#### SUPPLIED MATERIAL
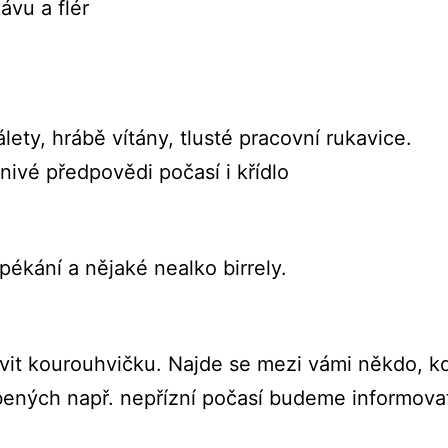
ávu a flér
lety, hrábě vítány, tlusté pracovní rukavice.
nivé předpovědi počasí i křídlo
ékání a nějaké nealko birrely.
avit kourouhvičku. Najde se mezi vámi někdo, kd
ených např. nepřízní počasí budeme informova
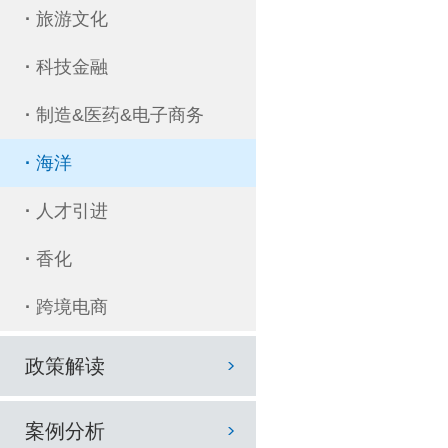
·
旅游文化
·
科技金融
·
制造&医药&电子商务
·
海洋
·
人才引进
·
香化
·
跨境电商
政策解读
案例分析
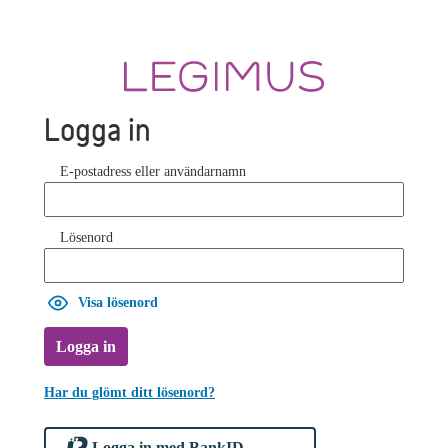
Logga in
E-postadress eller användarnamn
Lösenord
Visa lösenord
Logga in
Har du glömt ditt lösenord?
Logga in med BankID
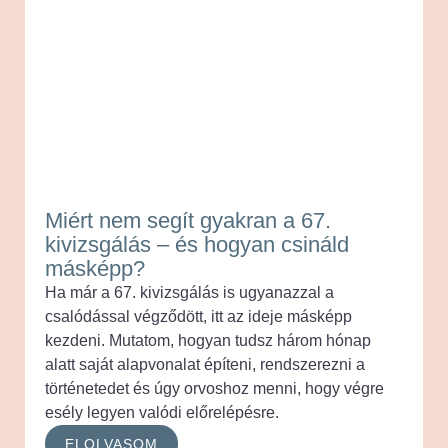
Miért nem segít gyakran a 67.
kivizsgálás – és hogyan csináld
másképp?
Ha már a 67. kivizsgálás is ugyanazzal a
csalódással végződött, itt az ideje másképp
kezdeni. Mutatom, hogyan tudsz három hónap
alatt saját alapvonalat építeni, rendszerezni a
történetedet és úgy orvoshoz menni, hogy végre
esély legyen valódi előrelépésre.
ELOLVASOM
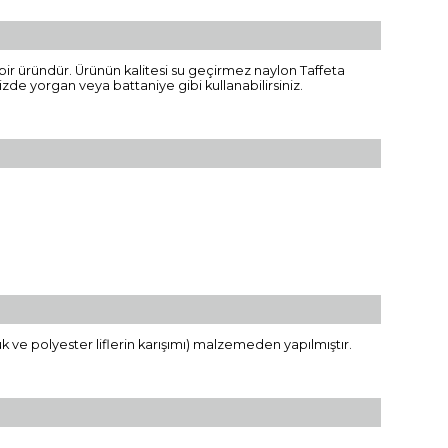
bir üründür. Ürünün kalitesi su geçirmez naylon Taffeta
de yorgan veya battaniye gibi kullanabilirsiniz.
 ve polyester liflerin karışımı) malzemeden yapılmıştır.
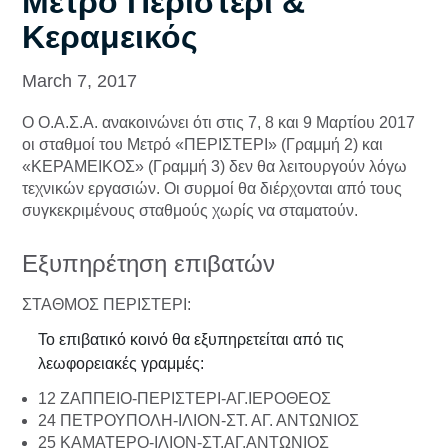
Μετρό Περιστέρι &
Κεραμεικός
March 7, 2017
Ο Ο.Α.Σ.Α. ανακοινώνει ότι στις 7, 8 και 9 Μαρτίου 2017
οι σταθμοί του Μετρό «ΠΕΡΙΣΤΕΡΙ» (Γραμμή 2) και
«ΚΕΡΑΜΕΙΚΟΣ» (Γραμμή 3) δεν θα λειτουργούν λόγω
τεχνικών εργασιών. Οι συρμοί θα διέρχονται από τους
συγκεκριμένους σταθμούς χωρίς να σταματούν.
Εξυπηρέτηση επιβατών
ΣΤΑΘΜΟΣ ΠΕΡΙΣΤΕΡΙ:
Το επιβατικό κοινό θα εξυπηρετείται από τις
λεωφορειακές γραμμές:
12 ΖΑΠΠΕΙΟ-ΠΕΡΙΣΤΕΡΙ-ΑΓ.ΙΕΡΟΘΕΟΣ
24 ΠΕΤΡΟΥΠΟΛΗ-ΙΛΙΟΝ-ΣΤ. ΑΓ. ΑΝΤΩΝΙΟΣ
25 ΚΑΜΑΤΕΡΟ-ΙΛΙΟΝ-ΣΤ.ΑΓ.ΑΝΤΩΝΙΟΣ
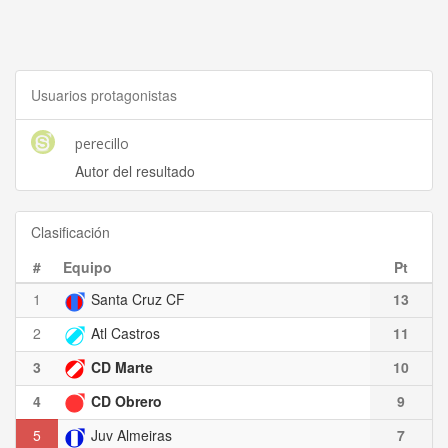
Usuarios protagonistas
perecillo
Autor del resultado
Clasificación
#
Equipo
Pt
1
Santa Cruz CF
13
2
Atl Castros
11
3
CD Marte
10
4
CD Obrero
9
5
Juv Almeiras
7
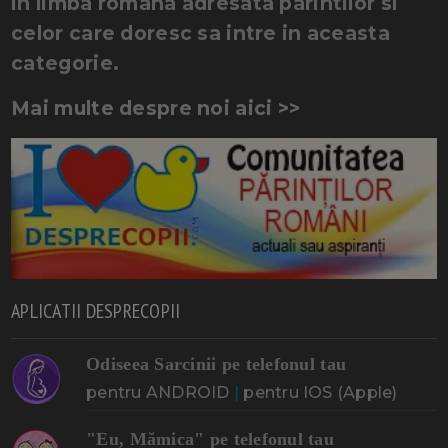
in limba romana adresata parintilor si
celor care doresc sa intre in aceasta
categorie.
Mai multe despre noi aici >>
APLICATII DESPRECOPII
Odiseea Sarcinii pe telefonul tau
pentru ANDROID
|
pentru IOS (Apple)
"Eu, Mămica" pe telefonul tau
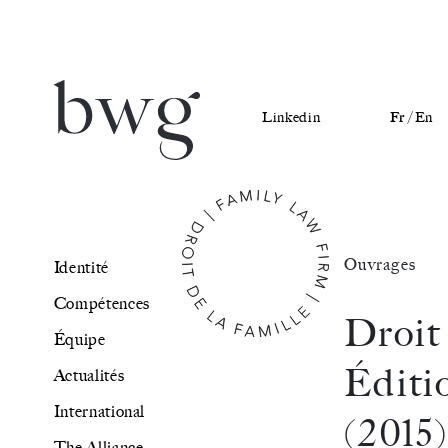
Linkedin
Fr /
En
Identité
Ouvrages
Identité
Compétences
Compétences
Droit 
Équipe
Équipe
Éditi
Actualités
Actualités
International
(2015
International
The Alliance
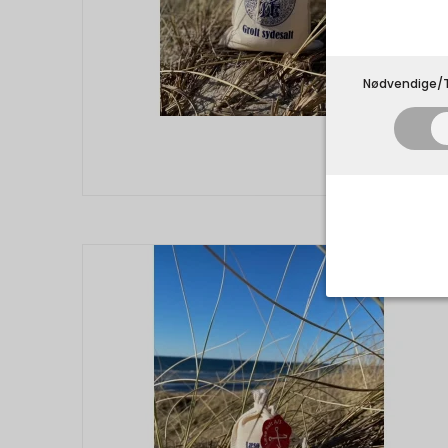
Nødvendige/T
Nødvend
Tekniske 
navnet an
privatsfær
Cookie:
Funktion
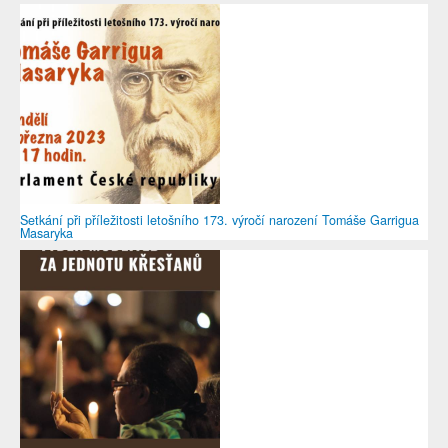
Setkání při příležitosti letošního 173. výročí narození Tomáše Garrigua
Masaryka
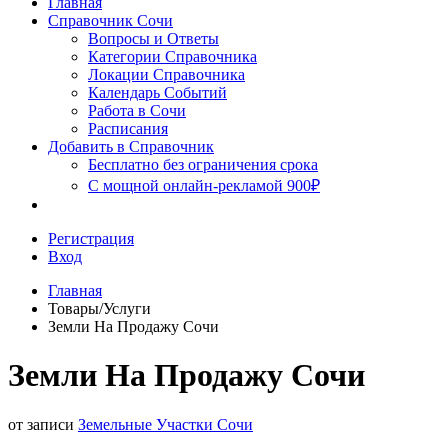
Главная
Сочи
Справочник Сочи
Вопросы и Ответы
Категории Справочника
Локации Справочника
Календарь Событий
Работа в Сочи
Расписания
Добавить в Справочник
Бесплатно без ограничения срока
С мощной онлайн-рекламой 900₽
Регистрация
Вход
Главная
Товары/Услуги
Земли На Продажу Сочи
Земли На Продажу Сочи
от записи
Земельные Участки Сочи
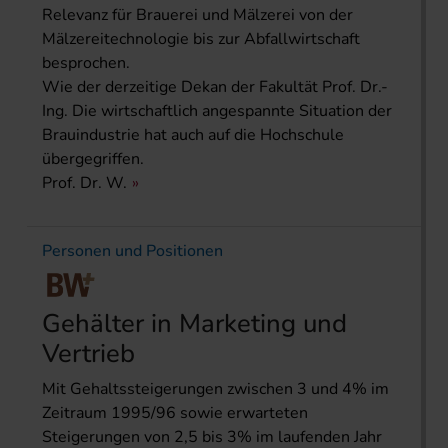
Relevanz für Brauerei und Mälzerei von der
Mälzereitechnologie bis zur Abfallwirtschaft
besprochen.
Wie der derzeitige Dekan der Fakultät Prof. Dr.-
Ing. Die wirtschaftlich angespannte Situation der
Brauindustrie hat auch auf die Hochschule
übergegriffen.
Prof. Dr. W.
Personen und Positionen
Gehälter in Marketing und
Vertrieb
Mit Gehaltssteigerungen zwischen 3 und 4% im
Zeitraum 1995/96 sowie erwarteten
Steigerungen von 2,5 bis 3% im laufenden Jahr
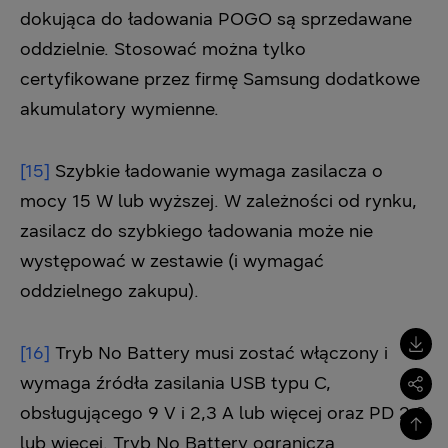
dokująca do ładowania POGO są sprzedawane
oddzielnie. Stosować można tylko
certyfikowane przez firmę Samsung dodatkowe
akumulatory wymienne.
[15]
Szybkie ładowanie wymaga zasilacza o
mocy 15 W lub wyższej. W zależności od rynku,
zasilacz do szybkiego ładowania może nie
występować w zestawie (i wymagać
oddzielnego zakupu).
[16]
Tryb No Battery musi zostać włączony i
wymaga źródła zasilania USB typu C,
obsługującego 9 V i 2,3 A lub więcej oraz PD 2.0
lub więcej. Tryb No Battery ogranicza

#### ACTION ITEM
Find each line in the data above with the word "Μετρό", then copy it.

#### EXPECTED ANSWER
Μετρό Περιστέρι &
οι σταθμοί του Μετρό «ΠΕΡΙΣΤΕΡΙ» (Γραμμή 2) και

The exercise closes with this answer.